# LlamaParse Agent

This demo walks through using an OpenAI Agent with [LlamaParse](https://cloud.llamaindex.ai).

Status:
| Last Executed | Version | State      |
|---------------|---------|------------|
| Aug-19-2025   | 0.6.61  | Maintained |

## Setup

In [None]:
!pip install llama-cloud-services "llama-index>=0.13.0<0.14.0"

In [None]:
import os

os.environ["LLAMA_CLOUD_API_KEY"] = "llx-..."
os.environ["OPENAI_API_KEY"] = "sk-..."

In [None]:
from llama_index.core import Settings
from llama_index.embeddings.openai import OpenAIEmbedding
from llama_index.llms.openai import OpenAI

Settings.embed_model = OpenAIEmbedding(model="text-embedding-3-small")
Settings.llm = OpenAI(model="gpt-5-mini")

## Parsing 

For parsing, lets use a [recent paper](https://huggingface.co/papers/2403.09611) on Multi-Modal pretraining

In [None]:
!wget https://arxiv.org/pdf/2403.09611.pdf -O paper.pdf

Below, we can tell the parser to skip content we don't want.
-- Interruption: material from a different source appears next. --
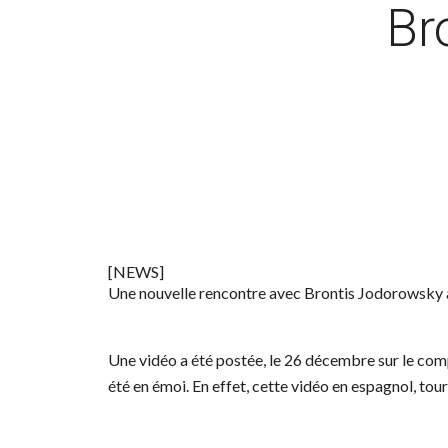
Br
[NEWS]
Une nouvelle rencontre avec Brontis Jodorowsky a
Une vidéo a été postée, le 26 décembre sur le co
été en émoi. En effet, cette vidéo en espagnol, tou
In this case, the references section will just add noise to a RAG system.

In [None]:
from llama_cloud_services import LlamaParse
from sympy import O

parser = LlamaParse(
    parse_mode="parse_page_with_agent",
    model="openai-gpt-4-1-mini",
    high_res_ocr=True,
    adaptive_long_table=True,
    outlined_table_extraction=True,
    output_tables_as_HTML=True,
)

In [None]:
result = await parser.aparse("paper.pdf")
documents = result.get_markdown_documents(split_by_page=False)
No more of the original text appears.